Fourteen years later came the darkest days. The day I learned about he monsters in the hole, the monsters that stole my baby. The day my son put me 2nd behind evil. The day my world crumpled from underneath me and I thought the fall would never end.
Through the dark time I found the strength to fight for my son, the bond between mother and child is not something that can be broken or given up on. Some said I was crazy, others stupid. Then there were those who even called me criminal. Some of my own family told me to give up, I was wasting my time. I would not give up on him, that is impossible.
Two years is a long time to fight. I was drowning in exhaustion and stress beyond belief. I risked my job and my marriage but giving up is not part of my vocabulary. You never quit on your loved ones, your child. Through this battle I met a handful of people that believed in my fight, believed in my son. People that stood by me and some to fight with me, for him.
Jake had jumped down a deep hole, a hole that led to excitement, friends to bond strongly with, friends he thought he would have for life. Friends I knew that would lead him to his death. Jake only saw the security of a group that would protect him, that cared for him. He kept going down the hole, I was hanging over the edge, calling out, reaching out for him. My voice went hoarse and my arms went numb, but I never left my post.,
Once in a while Jake would look up, and I would see my baby, then the dark would suck him back down. Sometimes he started back up but just before he could reach my hand he was pulled back down by his ankles by the evil that lurked in the bottom. Every time he got close to me he fell down the hole even further than the last time.
Jake got tired, as tired as me probably. He found a ledge about halfway down and stopped to rest, he fell asleep for a very long time, he dreamed. In his dream he saw what was really at the end of that hole... evil, violence, death, destruction. He could also see the light above and feel the warmth of unconditional love that never left him. He stayed on that ledge a long time, caring so much about the people above and below, he didn't want to hurt anybody.
Then he realized he had to make a choice,not for those above or below, but for himself. He woke with a new strength and amazing energy. He started climbing up out of the hole. It was a long hard climb, much hard to climb up hill when tired, then slide down full of energy. Every now and then he slipped a bit but he never quit trying to climb back up, did not give up. I stayed guard over that hole, waiting patiently, reaching out so he could see my hand was there when he was ready to take it.
Then I fell asleep, just for a short time, I didn't mean to but I was beaten down, wore out. I couldn't see him anymore, panic set in. I was so scared that because I fell asleep he thought I gave up, I yelled, cried, stared into the darkness trying to see him. He was gone. I thought my world was over.

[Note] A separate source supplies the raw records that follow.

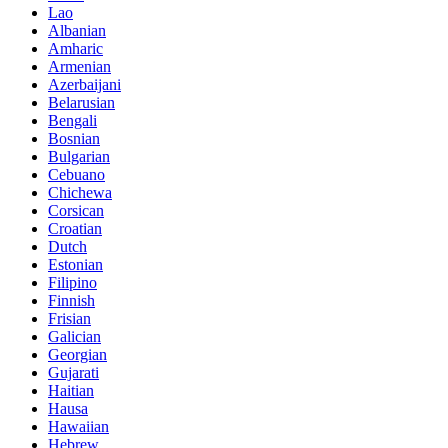
Lao
Albanian
Amharic
Armenian
Azerbaijani
Belarusian
Bengali
Bosnian
Bulgarian
Cebuano
Chichewa
Corsican
Croatian
Dutch
Estonian
Filipino
Finnish
Frisian
Galician
Georgian
Gujarati
Haitian
Hausa
Hawaiian
Hebrew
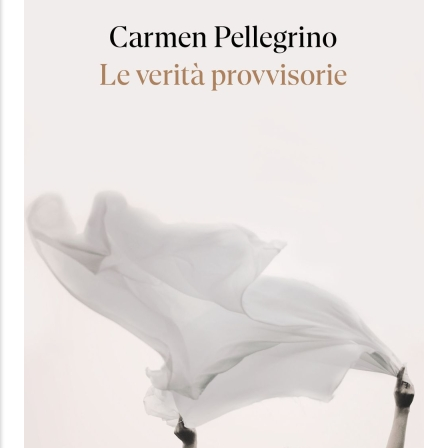
Bibliotheka
From
7,99 €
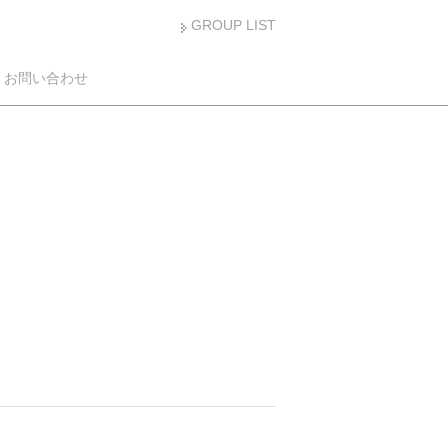
GROUP LIST
お問い合わせ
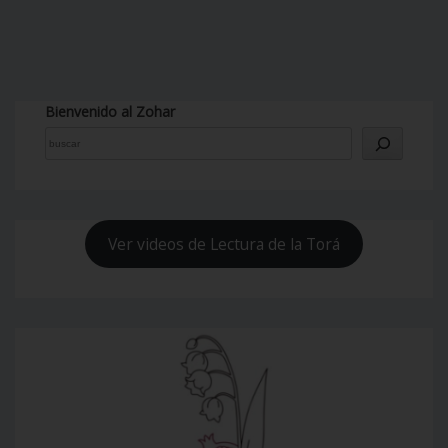
Bienvenido al Zohar
Ver videos de Lectura de la Torá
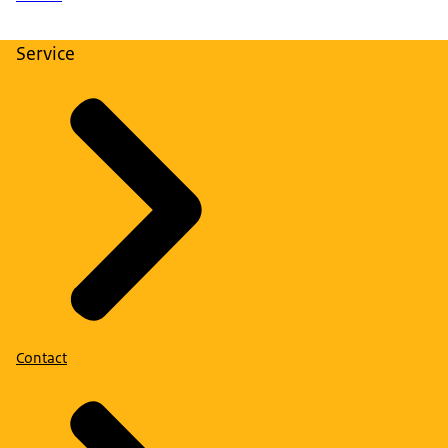
Service
Contact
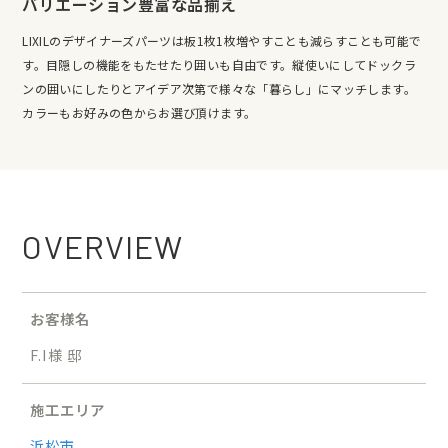
バリエーション豊富な品揃え
LIXILのデザイナーズパーツは板1枚1枚増やすことも減らすことも可能で
す。目隠しの機能をもたせたり囲いも自由です。縦使いにしてドックラ
ンの囲いにしたりとアイデア次第で様々な「暮らし」にマッチします。
カラーもお好みの色からお選び頂けます。
OVERVIEW
お客様名
F.I様 邸
施工エリア
浜松市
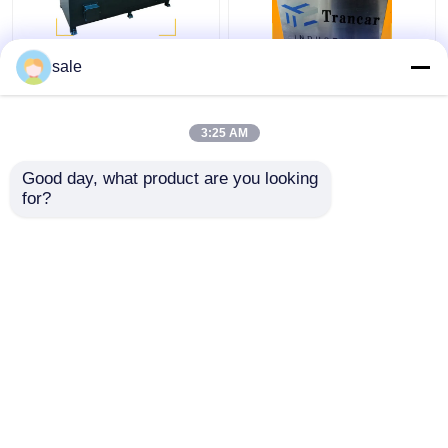
ইস্পাত ধাতব তারের 2m/S
120 - 200m/H স্বয়ংক্রিয়
sale
পলিশিং মেশিন রডস স্যান্ডিং
রড মরিচা অপসারণ মেশিন তারের
ডিস্কাল গ্রিলিং মেশিন
পৃষ্ঠ গ্রিলিং লিনিং
3:25 AM
ভালো দাম
ভালো দাম
Good day, what product are you looking 
for?
আমাদের সাথে যোগাযোগ করুন
আমাদের সাথে যোগাযোগ করুন
আরো দেখুন
বাড়ি
আমাদের সম্পর্কে
আমাদের সাথে যোগাযোগ করুন
সাইট ম্যাপ
গোপনীয়তা নীতি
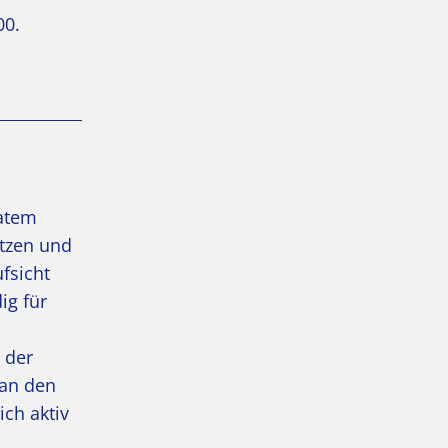
00.
vatem
ützen und
fsicht
ig für
 der
 an den
ich aktiv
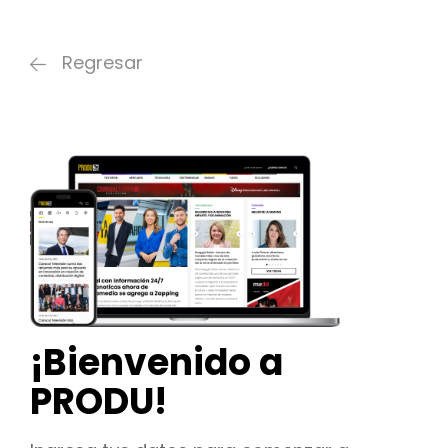
Regresar
¡Bienvenido a
PRODU!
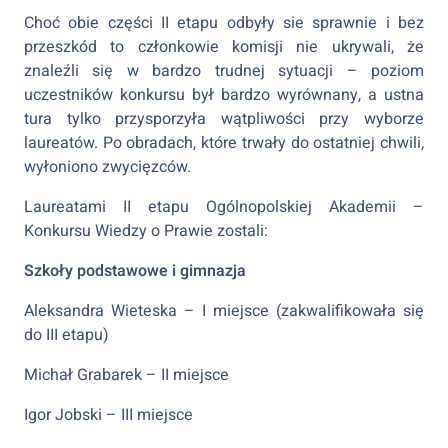
Choć obie części II etapu odbyły sie sprawnie i bez
przeszkód to członkowie komisji nie ukrywali, że
znaleźli się w bardzo trudnej sytuacji – poziom
uczestników konkursu był bardzo wyrównany, a ustna
tura tylko przysporzyła wątpliwości przy wyborze
laureatów. Po obradach, które trwały do ostatniej chwili,
wyłoniono zwycięzców.
Laureatami II etapu Ogólnopolskiej Akademii –
Konkursu Wiedzy o Prawie zostali:
Szkoły podstawowe i gimnazja
Aleksandra Wieteska – I miejsce (zakwalifikowała się
do III etapu)
Michał Grabarek – II miejsce
Igor Jobski – III miejsce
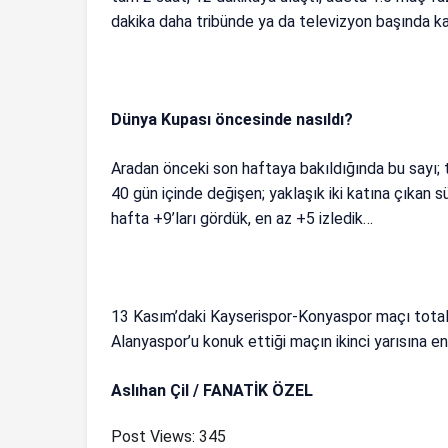
dakika daha tribünde ya da televizyon başında ka
Dünya Kupası öncesinde nasıldı?
Aradan önceki son haftaya bakıldığında bu sayı; 
40 gün içinde değişen; yaklaşık iki katına çıkan sü
hafta +9’ları gördük, en az +5 izledik…
13 Kasım’daki Kayserispor-Konyaspor maçı tota
Alanyaspor’u konuk ettiği maçın ikinci yarısına en
Aslıhan Çil / FANATİK ÖZEL
Post Views:
345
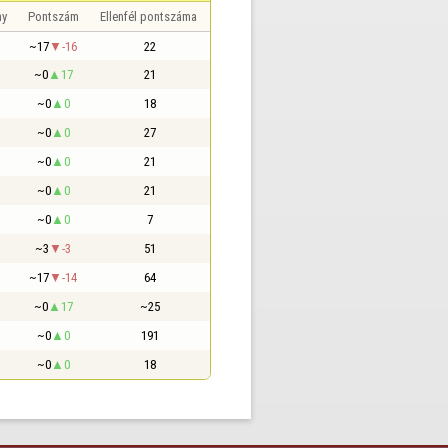
ny
Pontszám
Ellenfél pontszáma
~17
-16
22
~0
17
21
~0
0
18
~0
0
27
~0
0
21
~0
0
21
~0
0
7
~3
-3
51
~17
-14
64
~0
17
~25
~0
0
191
~0
0
18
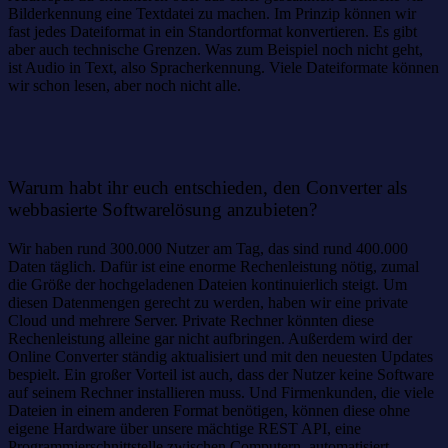
Bilderkennung eine Textdatei zu machen. Im Prinzip können wir
fast jedes Dateiformat in ein Standortformat konvertieren. Es gibt
aber auch technische Grenzen. Was zum Beispiel noch nicht geht,
ist Audio in Text, also Spracherkennung. Viele Dateiformate können
wir schon lesen, aber noch nicht alle.
Warum habt ihr euch entschieden, den Converter als
webbasierte Softwarelösung anzubieten?
Wir haben rund 300.000 Nutzer am Tag, das sind rund 400.000
Daten täglich. Dafür ist eine enorme Rechenleistung nötig, zumal
die Größe der hochgeladenen Dateien kontinuierlich steigt. Um
diesen Datenmengen gerecht zu werden, haben wir eine private
Cloud und mehrere Server. Private Rechner könnten diese
Rechenleistung alleine gar nicht aufbringen. Außerdem wird der
Online Converter ständig aktualisiert und mit den neuesten Updates
bespielt. Ein großer Vorteil ist auch, dass der Nutzer keine Software
auf seinem Rechner installieren muss. Und Firmenkunden, die viele
Dateien in einem anderen Format benötigen, können diese ohne
eigene Hardware über unsere mächtige REST API, eine
Programmierschnittstelle zwischen Computern, automatisiert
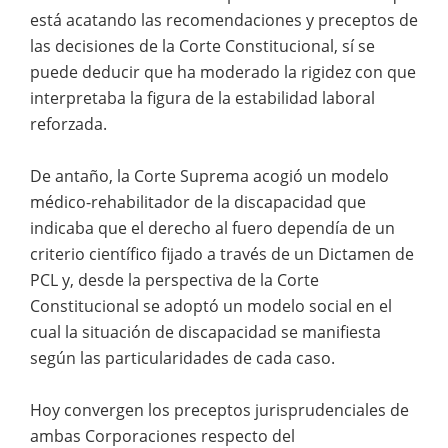
está acatando las recomendaciones y preceptos de
las decisiones de la Corte Constitucional, sí se
puede deducir que ha moderado la rigidez con que
interpretaba la figura de la estabilidad laboral
reforzada.
De antaño, la Corte Suprema acogió un modelo
médico-rehabilitador de la discapacidad que
indicaba que el derecho al fuero dependía de un
criterio científico fijado a través de un Dictamen de
PCL y, desde la perspectiva de la Corte
Constitucional se adoptó un modelo social en el
cual la situación de discapacidad se manifiesta
según las particularidades de cada caso.
Hoy convergen los preceptos jurisprudenciales de
ambas Corporaciones respecto del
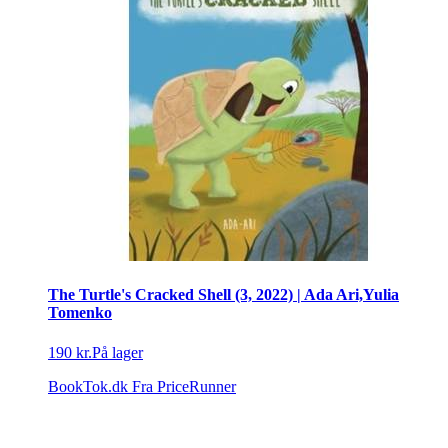
The Turtle's Cracked Shell (3, 2022) | Ada Ari,Yulia
Tomenko
190 kr.
På lager
BookTok.dk
Fra PriceRunner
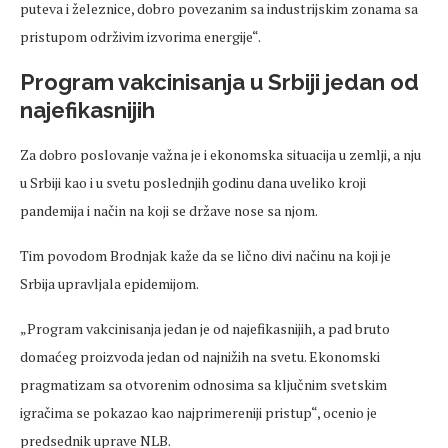
puteva i železnice, dobro povezanim sa industrijskim zonama sa
pristupom održivim izvorima energije“.
Program vakcinisanja u Srbiji jedan od
najefikasnijih
Za dobro poslovanje važna je i ekonomska situacija u zemlji, a nju
u Srbiji kao i u svetu poslednjih godinu dana uveliko kroji
pandemija i način na koji se države nose sa njom.
Tim povodom Brodnjak kaže da se lično divi načinu na koji je
Srbija upravljala epidemijom.
„Program vakcinisanja jedan je od najefikasnijih, a pad bruto
domaćeg proizvoda jedan od najnižih na svetu. Ekonomski
pragmatizam sa otvorenim odnosima sa ključnim svetskim
igračima se pokazao kao najprimereniji pristup“, ocenio je
predsednik uprave NLB.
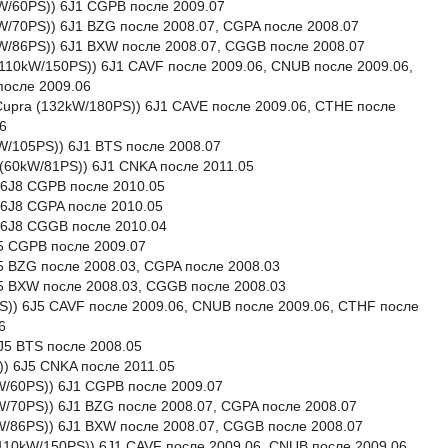
4kW/60PS)) 6J1 CGPB после 2009.07
1kW/70PS)) 6J1 BZG после 2008.07, CGPA после 2008.07
63kW/86PS)) 6J1 BXW после 2008.07, CGGB после 2008.07
I (110kW/150PS)) 6J1 CAVF после 2009.06, CNUB после 2009.06,
после 2009.06
I Cupra (132kW/180PS)) 6J1 CAVE после 2009.06, CTHE после
6
7kW/105PS)) 6J1 BTS после 2008.07
G (60kW/81PS)) 6J1 CNKA после 2011.05
)) 6J8 CGPB после 2010.05
)) 6J8 CGPA после 2010.05
)) 6J8 CGGB после 2010.04
J5 CGPB после 2009.07
6J5 BZG после 2008.03, CGPA после 2008.03
6J5 BXW после 2008.03, CGGB после 2008.03
0PS)) 6J5 CAVF после 2009.06, CNUB после 2009.06, CTHF после
6
6J5 BTS после 2008.05
S)) 6J5 CNKA после 2011.05
4kW/60PS)) 6J1 CGPB после 2009.07
1kW/70PS)) 6J1 BZG после 2008.07, CGPA после 2008.07
3kW/86PS)) 6J1 BXW после 2008.07, CGGB после 2008.07
I (110kW/150PS)) 6J1 CAVF после 2009.06, CNUB после 2009.06,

Behind me I heard something familiar but out of place, it was my son's voice. I heard him “mom, I love you better”. He was not in the hole, he was beside me with tears in his eyes and a smile on his face I had not seen in a very long time, his eyes alive and arms open. I got the best hug of my life, we didn't let go for a very long time. I am not tired anymore. The monsters said they don't want him anymore. They said for him to stay out of their hole, and they will stay out of our light. One little monster heard this and was sad, he didn't want to be without Jake but the big monsters said that the only way to be with Jake was to leave them also. I heard a sound, turned, and there was one more young boy coming out of the hole, squinting in the light. This boy had been down the hole much deeper and longer than Jake. The sun is hurting his eyes and burning his skin, he has been out of it for so long. But he likes it.
My son found his life and helped somebody else find theirs. Just when you think there is no good that can come of something, you get a surprise.